Machine learning in the 1990s switched from knowledge-driven to data-driven. This included algorithms designed to analyze vast quantities of data before drawing conclusions. Additionally, it started learning from the results and processing the data. “1997 saw another huge leap forward for machine learning. This is when IBM’s ‘Deep Blue’ chess-playing computer successfully beat the then-world champion at the game,” adds Bressler.
21 years since Geoffrey Hinton coined the term ‘deep learning’. Wherein which computers are able to ‘see’ rather than simply processing data. Along the same lines, Microsoft developed never-before-seen motion tracking software. This was capable of reading and reacting to human movement and gestures, back in 2010. Meanwhile, in 2011, another IBM creation named ‘Watson’ successfully beat a team of human competitors at Jeopardy. Further demonstrating the possibilities afforded by machine learning technology.

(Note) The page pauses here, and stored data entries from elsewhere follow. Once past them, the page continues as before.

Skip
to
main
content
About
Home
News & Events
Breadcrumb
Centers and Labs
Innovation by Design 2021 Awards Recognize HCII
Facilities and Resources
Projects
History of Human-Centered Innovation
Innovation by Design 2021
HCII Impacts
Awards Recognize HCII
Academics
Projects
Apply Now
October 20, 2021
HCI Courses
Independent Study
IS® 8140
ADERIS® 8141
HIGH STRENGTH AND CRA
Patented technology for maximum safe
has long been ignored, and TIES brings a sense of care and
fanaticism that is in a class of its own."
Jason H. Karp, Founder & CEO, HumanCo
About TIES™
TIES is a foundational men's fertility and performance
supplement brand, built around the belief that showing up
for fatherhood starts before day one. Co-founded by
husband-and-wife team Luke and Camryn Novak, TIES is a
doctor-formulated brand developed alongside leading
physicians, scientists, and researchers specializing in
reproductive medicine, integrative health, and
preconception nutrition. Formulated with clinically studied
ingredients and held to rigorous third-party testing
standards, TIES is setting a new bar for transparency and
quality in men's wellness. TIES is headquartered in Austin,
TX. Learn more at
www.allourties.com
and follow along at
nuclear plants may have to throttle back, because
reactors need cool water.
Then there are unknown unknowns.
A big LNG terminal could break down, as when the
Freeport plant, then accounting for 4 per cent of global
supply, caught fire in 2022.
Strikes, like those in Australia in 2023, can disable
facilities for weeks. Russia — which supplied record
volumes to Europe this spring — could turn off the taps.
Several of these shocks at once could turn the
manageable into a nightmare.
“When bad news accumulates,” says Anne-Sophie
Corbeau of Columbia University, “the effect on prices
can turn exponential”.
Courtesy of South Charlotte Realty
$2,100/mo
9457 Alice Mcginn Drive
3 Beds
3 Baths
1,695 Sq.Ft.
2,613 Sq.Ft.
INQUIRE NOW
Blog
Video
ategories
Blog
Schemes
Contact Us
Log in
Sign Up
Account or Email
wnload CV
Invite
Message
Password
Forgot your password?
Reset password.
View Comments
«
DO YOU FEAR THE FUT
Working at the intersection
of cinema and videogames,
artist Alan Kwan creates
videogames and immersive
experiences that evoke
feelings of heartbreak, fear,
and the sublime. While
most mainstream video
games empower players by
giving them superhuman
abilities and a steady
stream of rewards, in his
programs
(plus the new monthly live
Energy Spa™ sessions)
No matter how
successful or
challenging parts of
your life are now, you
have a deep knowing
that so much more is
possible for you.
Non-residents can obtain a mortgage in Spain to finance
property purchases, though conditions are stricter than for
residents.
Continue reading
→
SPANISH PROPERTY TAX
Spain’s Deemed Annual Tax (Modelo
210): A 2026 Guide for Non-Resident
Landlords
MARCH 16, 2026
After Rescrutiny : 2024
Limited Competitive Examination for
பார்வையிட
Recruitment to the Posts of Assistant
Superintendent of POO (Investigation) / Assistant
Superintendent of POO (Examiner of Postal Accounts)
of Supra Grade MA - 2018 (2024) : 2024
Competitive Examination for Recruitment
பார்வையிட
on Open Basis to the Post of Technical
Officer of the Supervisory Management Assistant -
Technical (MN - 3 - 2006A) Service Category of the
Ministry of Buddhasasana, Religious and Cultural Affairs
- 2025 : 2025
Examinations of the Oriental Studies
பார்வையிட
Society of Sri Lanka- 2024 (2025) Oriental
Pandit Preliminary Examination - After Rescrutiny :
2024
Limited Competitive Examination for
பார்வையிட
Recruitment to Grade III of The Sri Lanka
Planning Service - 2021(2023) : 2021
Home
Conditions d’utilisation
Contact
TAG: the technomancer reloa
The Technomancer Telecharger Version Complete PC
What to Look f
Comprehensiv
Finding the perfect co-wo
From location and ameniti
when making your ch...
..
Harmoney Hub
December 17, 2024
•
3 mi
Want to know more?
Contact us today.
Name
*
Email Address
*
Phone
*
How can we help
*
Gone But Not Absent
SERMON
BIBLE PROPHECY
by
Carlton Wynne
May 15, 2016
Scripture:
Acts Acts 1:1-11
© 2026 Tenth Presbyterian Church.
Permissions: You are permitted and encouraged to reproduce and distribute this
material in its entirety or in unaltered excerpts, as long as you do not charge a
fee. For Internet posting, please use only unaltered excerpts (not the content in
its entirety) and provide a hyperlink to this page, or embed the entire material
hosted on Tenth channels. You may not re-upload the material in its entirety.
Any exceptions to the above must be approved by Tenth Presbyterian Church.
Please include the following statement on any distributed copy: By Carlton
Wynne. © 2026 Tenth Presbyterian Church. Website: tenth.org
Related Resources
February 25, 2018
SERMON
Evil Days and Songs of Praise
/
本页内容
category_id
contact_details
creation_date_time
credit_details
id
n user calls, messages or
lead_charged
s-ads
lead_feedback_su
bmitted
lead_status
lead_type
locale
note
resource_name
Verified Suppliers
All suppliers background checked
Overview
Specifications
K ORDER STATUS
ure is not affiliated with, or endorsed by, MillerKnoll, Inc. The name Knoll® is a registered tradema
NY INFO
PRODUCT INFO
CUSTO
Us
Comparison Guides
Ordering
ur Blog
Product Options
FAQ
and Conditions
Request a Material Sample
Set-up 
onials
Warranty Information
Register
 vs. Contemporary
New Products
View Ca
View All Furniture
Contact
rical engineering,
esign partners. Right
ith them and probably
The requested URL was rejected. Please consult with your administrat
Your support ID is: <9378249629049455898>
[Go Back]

Microsoft has led the way since, developing deep neural networks and sophisticated artificial intelligence technology. “In the last year or two alone, we’ve seen huge further advances. In 2016 when Google’s AlphaGo A.I. algorithm successfully beat a professional player. This was considered the world’s most complex board game. ‘Go,'” adds Lee Bressler, in closing, “I cannot wait to see what future machines are like.”